Extracted page text data
--- START ---

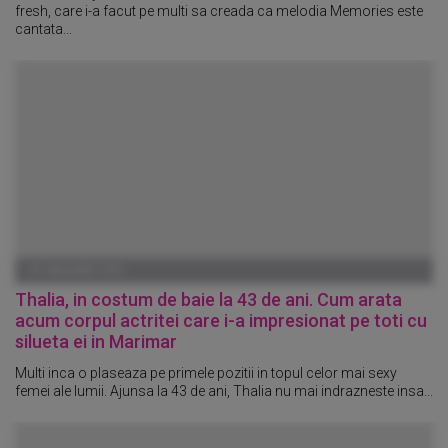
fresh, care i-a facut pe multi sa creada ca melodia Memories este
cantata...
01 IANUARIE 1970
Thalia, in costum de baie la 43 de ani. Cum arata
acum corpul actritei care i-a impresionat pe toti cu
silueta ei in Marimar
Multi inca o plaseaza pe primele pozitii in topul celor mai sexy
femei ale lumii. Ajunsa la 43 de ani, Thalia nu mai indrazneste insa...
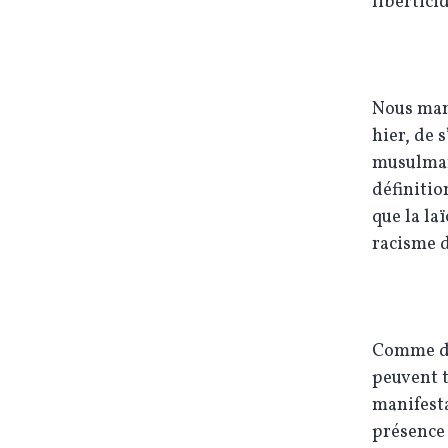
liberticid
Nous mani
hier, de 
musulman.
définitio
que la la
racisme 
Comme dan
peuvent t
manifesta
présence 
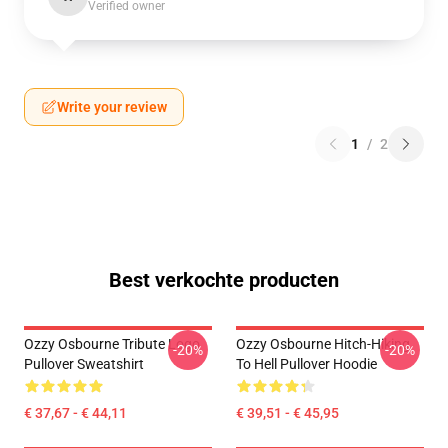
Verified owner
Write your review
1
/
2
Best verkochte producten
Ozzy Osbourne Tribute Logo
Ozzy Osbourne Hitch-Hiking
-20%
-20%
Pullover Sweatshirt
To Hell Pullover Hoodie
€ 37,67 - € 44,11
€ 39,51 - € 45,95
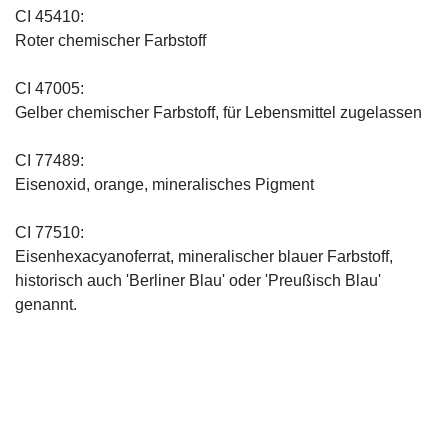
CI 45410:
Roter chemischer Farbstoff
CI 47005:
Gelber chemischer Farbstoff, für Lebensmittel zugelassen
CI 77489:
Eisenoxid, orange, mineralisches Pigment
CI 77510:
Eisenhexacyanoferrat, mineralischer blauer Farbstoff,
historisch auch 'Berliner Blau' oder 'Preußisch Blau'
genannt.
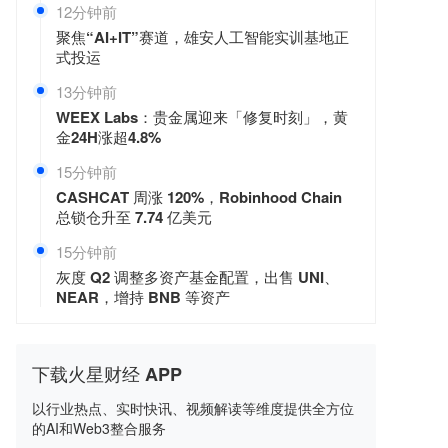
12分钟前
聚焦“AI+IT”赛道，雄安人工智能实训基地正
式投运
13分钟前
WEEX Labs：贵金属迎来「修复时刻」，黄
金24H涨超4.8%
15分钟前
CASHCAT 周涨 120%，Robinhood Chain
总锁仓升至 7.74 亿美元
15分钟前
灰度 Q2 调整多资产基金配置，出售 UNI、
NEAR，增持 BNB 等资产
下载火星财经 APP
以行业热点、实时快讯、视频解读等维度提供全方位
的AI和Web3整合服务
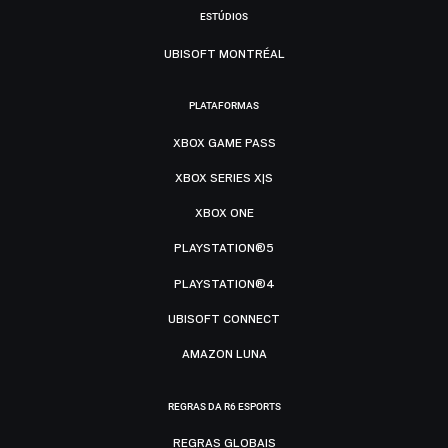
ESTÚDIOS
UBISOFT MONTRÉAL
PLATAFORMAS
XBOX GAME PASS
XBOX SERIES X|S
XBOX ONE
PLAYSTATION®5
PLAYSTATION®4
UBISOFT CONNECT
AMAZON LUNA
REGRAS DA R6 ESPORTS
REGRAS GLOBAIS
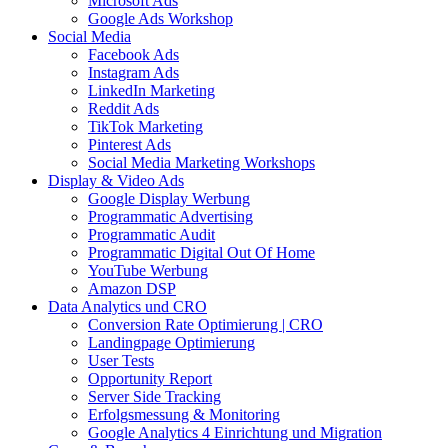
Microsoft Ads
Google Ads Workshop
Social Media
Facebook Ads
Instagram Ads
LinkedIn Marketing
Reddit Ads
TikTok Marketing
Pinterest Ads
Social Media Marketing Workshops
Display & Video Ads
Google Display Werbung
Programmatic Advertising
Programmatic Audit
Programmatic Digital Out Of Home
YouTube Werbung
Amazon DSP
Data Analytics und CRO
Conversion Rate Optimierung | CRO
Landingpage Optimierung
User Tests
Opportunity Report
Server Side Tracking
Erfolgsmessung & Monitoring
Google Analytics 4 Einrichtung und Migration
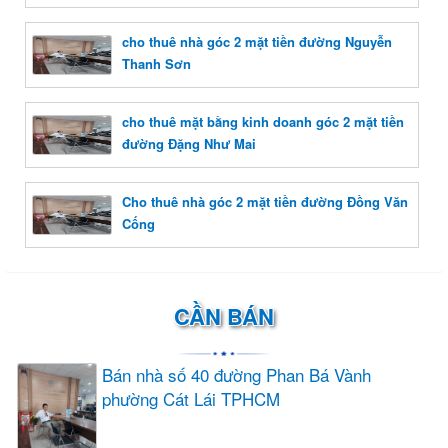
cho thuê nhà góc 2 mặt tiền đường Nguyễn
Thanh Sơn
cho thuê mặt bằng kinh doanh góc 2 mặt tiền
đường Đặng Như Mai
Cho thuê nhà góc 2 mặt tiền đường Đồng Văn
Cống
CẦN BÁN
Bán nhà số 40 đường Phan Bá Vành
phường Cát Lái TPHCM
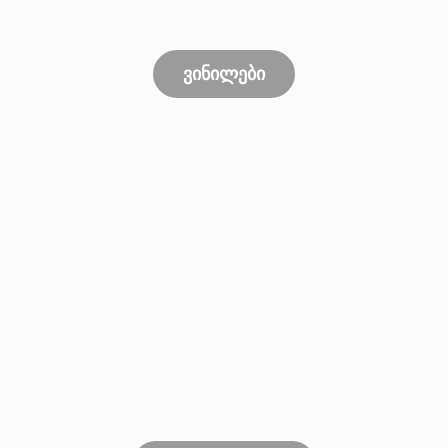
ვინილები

--- END ---

Problem statement
Give the count of lines in the records that contain "chemischer", and no other text.

Problem solution
2